Hoffen wir, dass uns weitere Kipp-Punkte erspart bleiben – auch ohne Warn-App.
Liebe Grüße zu Euch
Britta
Ich hab es für mich immer nach dem Spruch – Wer nicht vorbereitet ist, ist bestens dafür vorbereitet, nicht vorbereitet zu sein – gehalten. Natürlich mit Augenmaß und nicht für jedes erdenkliche Szenario. Bin halt ein vorsichtiger Mensch, der ungern Risiken eingeht. Egal in welchem Bereich des Lebens. Damit bin ich immer gut gefahren.
Woher ziehst du deine Wetterinfos? Ich nutze die Windfinder App und WarnWetter vom DWD. Naja und was man sonst noch hat: Katwarn, Auswärtiges Amt … 🫣😅
Das ist auch ein super Spruch – den kannte ich noch gar nicht. Ist was dran :))
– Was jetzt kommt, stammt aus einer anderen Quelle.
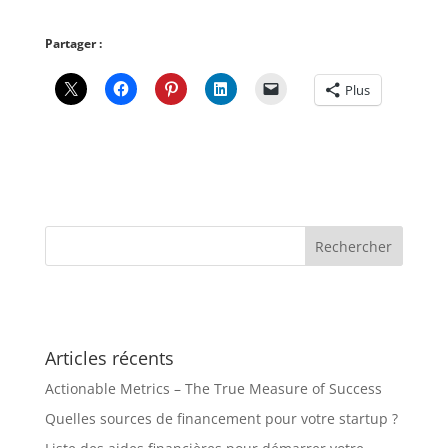
Partager :
Plus
Articles récents
Actionable Metrics – The True Measure of Success
Quelles sources de financement pour votre startup ?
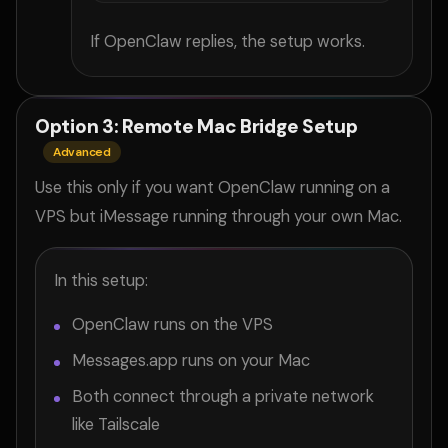
If OpenClaw replies, the setup works.
Option 3: Remote Mac Bridge Setup
Advanced
Use this only if you want OpenClaw running on a
VPS but iMessage running through your own Mac.
In this setup:
OpenClaw runs on the VPS
Messages.app runs on your Mac
Both connect through a private network
like Tailscale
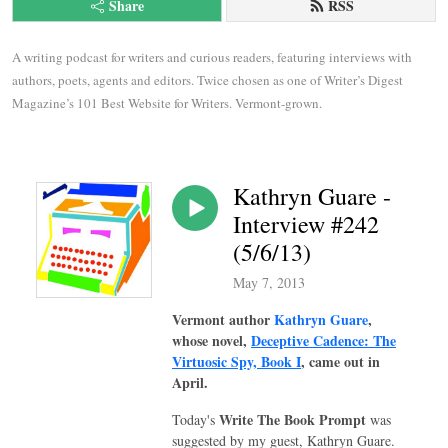
Share
RSS
A writing podcast for writers and curious readers, featuring interviews with 
authors, poets, agents and editors. Twice chosen as one of Writer’s Digest 
Magazine’s 101 Best Website for Writers. Vermont-grown.
Kathryn Guare -
Interview #242
(5/6/13)
May 7, 2013
Vermont author
Kathryn Guare
,
whose novel,
Deceptive Cadence: The
Virtuosic Spy, Book I
, came out in
April.
Write The Book Prompt
Today's
was
suggested by my guest, Kathryn Guare.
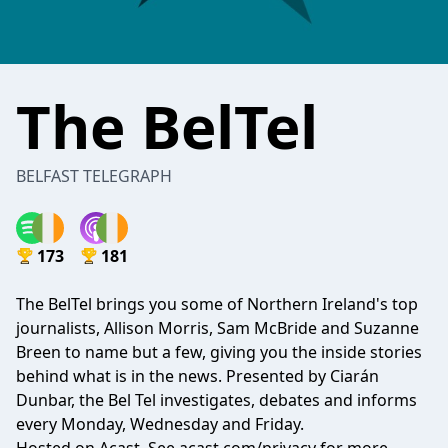
The BelTel
BELFAST TELEGRAPH
173
181
The BelTel brings you some of Northern Ireland's top
journalists, Allison Morris, Sam McBride and Suzanne
Breen to name but a few, giving you the inside stories
behind what is in the news. Presented by Ciarán
Dunbar, the Bel Tel investigates, debates and informs
every Monday, Wednesday and Friday.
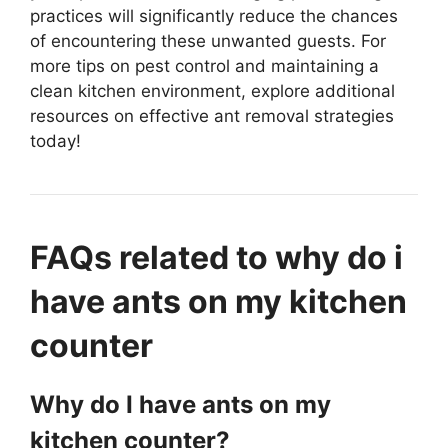
practices will significantly reduce the chances
of encountering these unwanted guests. For
more tips on pest control and maintaining a
clean kitchen environment, explore additional
resources on effective ant removal strategies
today!
FAQs related to why do i
have ants on my kitchen
counter
Why do I have ants on my
kitchen counter?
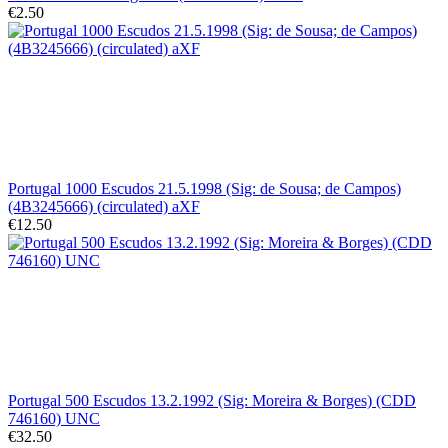
€2.50
Portugal 1000 Escudos 21.5.1998 (Sig: de Sousa; de Campos)
(4B3245666) (circulated) aXF
€12.50
Portugal 500 Escudos 13.2.1992 (Sig: Moreira & Borges) (CDD
746160) UNC
€32.50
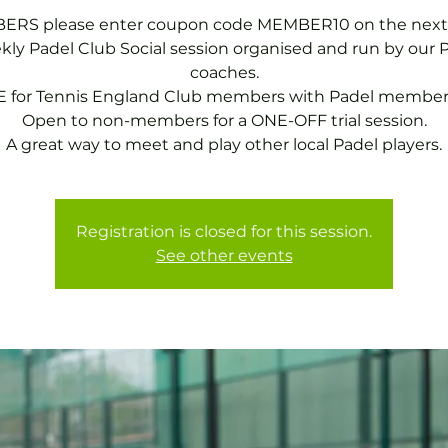
RS please enter coupon code MEMBER10 on the next
ly Padel Club Social session organised and run by our 
coaches.
 for Tennis England Club members with Padel member
Open to non-members for a ONE-OFF trial session.
A great way to meet and play other local Padel players.
Registration is closed for this session.
See other events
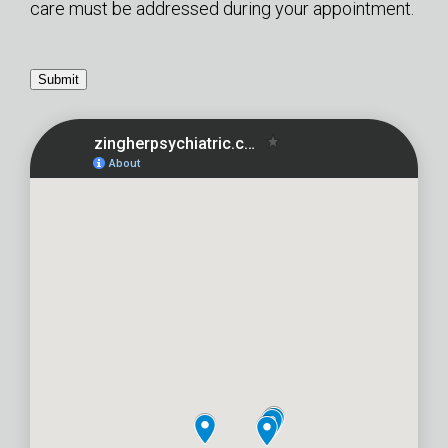
care must be addressed during your appointment.
Submit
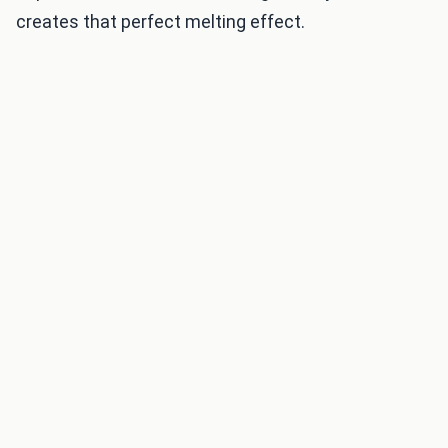
creates that perfect melting effect.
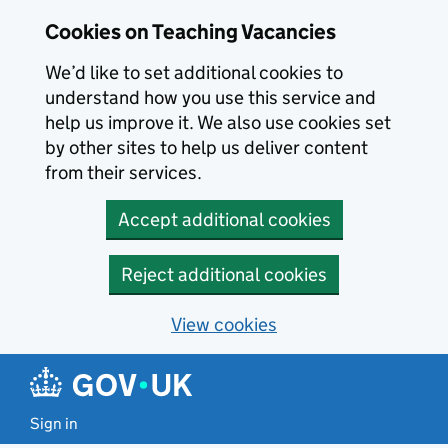
Skip to main content
Skip to search results
Cookies on Teaching Vacancies
We’d like to set additional cookies to
understand how you use this service and
help us improve it. We also use cookies set
by other sites to help us deliver content
from their services.
Accept additional cookies
Reject additional cookies
View cookies
Sign in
Auf manches bin ich auch vorbereitet, aber erstens kommt es anders und Du weißt schon.
Windfinder nutzen wir auch, ansonsten nutze ich seit jeher für beide Länder die App von Buienradar, dem NL Dienst. Die fand ich aber schon mal besser, das muss ich leider so sagen. Dies Jahr habe ich durch Zufall auf meinem Laptop die vorinstallierte MSN Wetter App gefunden und fand sie erstaunlich gut, weil sehr kleinteilig und detailliert. Der Gatte hat MSN jetzt als App, im bisherigen Vergleich des Jahres schneidet sie gut ab. Ansonsten schaue ich in NL immer auf die Dienste der lokalen Sender, also meist Omroep Fryslan. Was sonstige Warnungen angeht, habe ich keine App. In NL braucht man eh keine, da kriegt man die aufs Handy, ob man will oder nicht. Und in D hoffe ich, dass das Radio, die Nachbarn, der Mann, die Kinder mich schon informieren…. Auswärtiges Amt guck ich nur, wenn die Kinder mal wieder weltweit unterwegs sind. Trägt aber nur marginal zur Beruhigung bei.
„Die beste Vorbereitung auf stürmische Zeiten ist meines Erachtens Wertschätzung dessen, was man hat.“
Deinen Worten stimme ich absolut zu. Wenn man im Jetzt lebt, hat man wenigstens was davon.
Wirklich vorbereiten kann man sich auf Stürme im Leben nur schwer. Das ist wie Vorschlafen oder Voresse – hält nur höchstens für einen Tag.
In stürmischen Zeiten hilft es mir, bewusst Ruheanker einzubauen.
Hab ein schönes Wochenende!
Du sagst es, liebe Ines. „Wenn man im Jetzt lebt, hat man wenigstens was davon“ ist sehr wahr. Gefällt mir auch gut.
Vorschlafen klappt wirklich nicht, voressen schon mal gar nicht. Zumindest bei mir nicht :))
Liebe Grüße
Britta
Die Ruhe vor dem Sturm ist es ja dann, wenn man sich ziemlich sicher ist, dass dann auch ein Sturm folgt. Das ist in den meisten Fällen im normalen Leben ja nicht der Fall und da finde ich, kann man ruhig mal etwas entspannter an die Sache rangehen. Wir stressen uns doch eh schon viel zu viel im Alltag. Nur wenn sich jemand in falscher Sicherheit wiegt, ist die Warnung angebracht. Ganz aktuell wieder Sommerreifenfahrer die bei schönstem Sonnenschein nicht mit glatten Straßen am nächsten Morgen rechnen. Die Nachrichten klären ja mittlerweile immer wieder ganz genau auf, wie Blitzeis entsteht – wohl in der Hoffnung, dass die Leute da endlich mal ernst nehmen. Und nicht wie die deutschen Touristen ganz übermütig alle Vorsagen in den Wind schlagen – der einem dann besonders stürmisch um die Ohren pustet!
Liebe Grüße!
Liebe Britta,
das ist ja eine tolle Metapher. Die Ruhe nach dem Sturm von Boot auf das Leben zu übertragen!
Liebe Grüße!
Was den Sturm angeht sind wir hier im Norden ja erprobt. Auch die Ruhe vor dem Sturm kennt man hier. Im wahren Leben kann ich mich nicht auf alles vorbereiten. Dann müsste ich ja in einer Glaskugel leben und in diese hineinsehen können.